| ENTRIES SUPPLIED |
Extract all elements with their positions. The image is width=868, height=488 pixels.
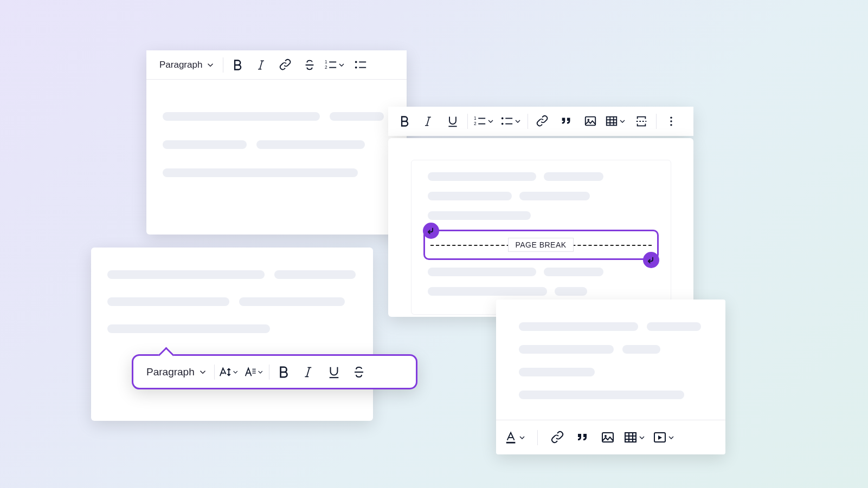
chevron-down-icon [337, 61, 346, 69]
chevron-down-icon [232, 368, 239, 376]
unordered-list-button[interactable] [498, 110, 524, 133]
italic-icon [256, 58, 267, 72]
italic-button[interactable] [250, 54, 273, 76]
underline-icon [327, 365, 340, 380]
placeholder-text [519, 368, 595, 376]
chevron-down-icon [513, 117, 522, 126]
more-button[interactable] [660, 110, 683, 133]
widget-handle-bottom[interactable] [643, 252, 659, 268]
placeholder-text [519, 391, 684, 399]
chevron-down-icon [518, 433, 526, 442]
editor-panel-bottom-toolbar [496, 300, 725, 454]
bold-button[interactable] [394, 110, 416, 133]
link-button[interactable] [531, 110, 554, 133]
placeholder-text [428, 268, 536, 276]
chevron-down-icon [205, 60, 215, 70]
italic-button[interactable] [297, 360, 322, 385]
content-area[interactable] [146, 80, 407, 229]
placeholder-text [519, 322, 638, 331]
chevron-down-icon [486, 117, 495, 126]
document-page[interactable]: PAGE BREAK [411, 160, 671, 315]
quote-icon [560, 114, 573, 128]
placeholder-text [428, 211, 531, 220]
more-icon [665, 114, 677, 128]
ordered-list-button[interactable] [471, 110, 497, 133]
chevron-down-icon [638, 433, 646, 442]
bold-button[interactable] [227, 54, 249, 76]
underline-button[interactable] [441, 110, 464, 133]
toolbar-classic: Paragraph [146, 50, 407, 80]
toolbar-separator [467, 114, 468, 129]
editor-document-panel: PAGE BREAK [388, 138, 693, 317]
font-family-button[interactable] [242, 360, 267, 385]
link-button[interactable] [274, 54, 297, 76]
heading-selector[interactable]: Paragraph [152, 54, 220, 76]
placeholder-text [544, 172, 603, 181]
toolbar-separator [528, 114, 528, 129]
placeholder-text [428, 192, 512, 200]
heading-selector[interactable]: Paragraph [139, 361, 212, 383]
placeholder-text [519, 345, 614, 354]
toolbar-separator [223, 57, 223, 73]
placeholder-text [519, 192, 590, 200]
font-color-button[interactable] [503, 426, 529, 449]
link-icon [279, 58, 292, 72]
font-size-icon [219, 366, 232, 379]
italic-icon [303, 365, 315, 380]
unordered-list-icon [354, 58, 367, 71]
link-icon [551, 430, 565, 445]
toolbar-separator [656, 114, 657, 129]
placeholder-text [555, 287, 587, 296]
balloon-toolbar: Paragraph [132, 354, 417, 389]
page-break-icon [635, 114, 648, 128]
toolbar-separator [269, 365, 269, 380]
placeholder-text [274, 270, 356, 279]
ordered-list-button[interactable] [322, 54, 348, 76]
placeholder-text [107, 324, 270, 333]
italic-button[interactable] [417, 110, 440, 133]
underline-icon [447, 114, 459, 128]
image-icon [601, 430, 615, 445]
quote-button[interactable] [571, 426, 594, 449]
placeholder-text [239, 297, 345, 306]
bold-icon [232, 58, 244, 72]
media-button[interactable] [651, 426, 678, 449]
strikethrough-button[interactable] [346, 360, 371, 385]
editor-toolbar-full [388, 107, 693, 136]
placeholder-text [622, 345, 660, 354]
font-size-button[interactable] [217, 360, 242, 385]
quote-button[interactable] [555, 110, 578, 133]
font-family-icon [244, 366, 257, 379]
unordered-list-button[interactable] [349, 54, 372, 76]
bold-icon [399, 114, 411, 128]
chevron-down-icon [256, 368, 264, 376]
link-button[interactable] [546, 426, 569, 449]
unordered-list-icon [500, 115, 513, 128]
quote-icon [576, 430, 590, 445]
widget-handle-top[interactable] [423, 223, 439, 239]
table-button[interactable] [603, 110, 629, 133]
bottom-toolbar [496, 420, 725, 454]
image-button[interactable] [596, 426, 619, 449]
ordered-list-icon [324, 58, 337, 71]
toolbar-separator [537, 430, 538, 445]
content-area[interactable] [496, 300, 725, 422]
underline-button[interactable] [322, 360, 346, 385]
page-break-button[interactable] [630, 110, 653, 133]
return-icon [646, 255, 656, 265]
placeholder-text [428, 172, 536, 181]
placeholder-text [647, 322, 701, 331]
placeholder-text [330, 112, 384, 121]
image-button[interactable] [579, 110, 602, 133]
page-break-widget[interactable]: PAGE BREAK [423, 230, 659, 260]
page-break-label: PAGE BREAK [508, 238, 573, 252]
editor-panel-balloon [91, 248, 373, 421]
placeholder-text [544, 268, 603, 276]
placeholder-text [107, 270, 265, 279]
chevron-down-icon [618, 117, 627, 126]
heading-selector-label: Paragraph [159, 60, 202, 70]
bold-button[interactable] [272, 360, 297, 385]
table-button[interactable] [621, 426, 648, 449]
chevron-down-icon [667, 433, 676, 442]
strikethrough-button[interactable] [298, 54, 321, 76]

| BRIEF |
Without including a single picture, restate all of the data word for word.

| YOUR RESPONSE |
Extract all elements with their positions. The image is width=868, height=488 pixels.
chevron-down-icon [337, 61, 346, 69]
chevron-down-icon [232, 368, 239, 376]
unordered-list-button[interactable] [498, 110, 524, 133]
italic-icon [256, 58, 267, 72]
italic-button[interactable] [250, 54, 273, 76]
underline-icon [327, 365, 340, 380]
placeholder-text [519, 368, 595, 376]
chevron-down-icon [513, 117, 522, 126]
more-button[interactable] [660, 110, 683, 133]
widget-handle-bottom[interactable] [643, 252, 659, 268]
placeholder-text [519, 391, 684, 399]
chevron-down-icon [518, 433, 526, 442]
editor-panel-bottom-toolbar [496, 300, 725, 454]
bold-button[interactable] [394, 110, 416, 133]
link-button[interactable] [531, 110, 554, 133]
placeholder-text [428, 268, 536, 276]
chevron-down-icon [205, 60, 215, 70]
italic-button[interactable] [297, 360, 322, 385]
content-area[interactable] [146, 80, 407, 229]
placeholder-text [519, 322, 638, 331]
chevron-down-icon [486, 117, 495, 126]
document-page[interactable]: PAGE BREAK [411, 160, 671, 315]
quote-icon [560, 114, 573, 128]
placeholder-text [428, 211, 531, 220]
more-icon [665, 114, 677, 128]
ordered-list-button[interactable] [471, 110, 497, 133]
chevron-down-icon [638, 433, 646, 442]
bold-button[interactable] [227, 54, 249, 76]
underline-button[interactable] [441, 110, 464, 133]
toolbar-classic: Paragraph [146, 50, 407, 80]
toolbar-separator [467, 114, 468, 129]
editor-document-panel: PAGE BREAK [388, 138, 693, 317]
font-family-button[interactable] [242, 360, 267, 385]
link-button[interactable] [274, 54, 297, 76]
heading-selector[interactable]: Paragraph [152, 54, 220, 76]
placeholder-text [544, 172, 603, 181]
toolbar-separator [528, 114, 528, 129]
placeholder-text [428, 192, 512, 200]
heading-selector[interactable]: Paragraph [139, 361, 212, 383]
placeholder-text [519, 345, 614, 354]
toolbar-separator [223, 57, 223, 73]
placeholder-text [519, 192, 590, 200]
font-color-button[interactable] [503, 426, 529, 449]
link-icon [279, 58, 292, 72]
font-size-icon [219, 366, 232, 379]
italic-icon [303, 365, 315, 380]
unordered-list-icon [354, 58, 367, 71]
link-icon [551, 430, 565, 445]
toolbar-separator [656, 114, 657, 129]
placeholder-text [555, 287, 587, 296]
balloon-toolbar: Paragraph [132, 354, 417, 389]
page-break-icon [635, 114, 648, 128]
toolbar-separator [269, 365, 269, 380]
placeholder-text [274, 270, 356, 279]
ordered-list-button[interactable] [322, 54, 348, 76]
placeholder-text [107, 324, 270, 333]
italic-button[interactable] [417, 110, 440, 133]
underline-icon [447, 114, 459, 128]
image-icon [601, 430, 615, 445]
quote-button[interactable] [571, 426, 594, 449]
placeholder-text [239, 297, 345, 306]
bold-icon [232, 58, 244, 72]
media-button[interactable] [651, 426, 678, 449]
strikethrough-button[interactable] [346, 360, 371, 385]
editor-toolbar-full [388, 107, 693, 136]
placeholder-text [622, 345, 660, 354]
font-size-button[interactable] [217, 360, 242, 385]
quote-button[interactable] [555, 110, 578, 133]
font-family-icon [244, 366, 257, 379]
unordered-list-button[interactable] [349, 54, 372, 76]
bold-icon [399, 114, 411, 128]
chevron-down-icon [256, 368, 264, 376]
link-button[interactable] [546, 426, 569, 449]
unordered-list-icon [500, 115, 513, 128]
quote-icon [576, 430, 590, 445]
widget-handle-top[interactable] [423, 223, 439, 239]
table-button[interactable] [603, 110, 629, 133]
bottom-toolbar [496, 420, 725, 454]
image-button[interactable] [596, 426, 619, 449]
ordered-list-icon [324, 58, 337, 71]
toolbar-separator [537, 430, 538, 445]
content-area[interactable] [496, 300, 725, 422]
underline-button[interactable] [322, 360, 346, 385]
page-break-button[interactable] [630, 110, 653, 133]
return-icon [646, 255, 656, 265]
placeholder-text [428, 172, 536, 181]
placeholder-text [647, 322, 701, 331]
placeholder-text [330, 112, 384, 121]
image-button[interactable] [579, 110, 602, 133]
page-break-widget[interactable]: PAGE BREAK [423, 230, 659, 260]
page-break-label: PAGE BREAK [508, 238, 573, 252]
editor-panel-balloon [91, 248, 373, 421]
placeholder-text [544, 268, 603, 276]
placeholder-text [107, 270, 265, 279]
chevron-down-icon [618, 117, 627, 126]
heading-selector-label: Paragraph [159, 60, 202, 70]
bold-button[interactable] [272, 360, 297, 385]
table-button[interactable] [621, 426, 648, 449]
chevron-down-icon [667, 433, 676, 442]
strikethrough-button[interactable] [298, 54, 321, 76]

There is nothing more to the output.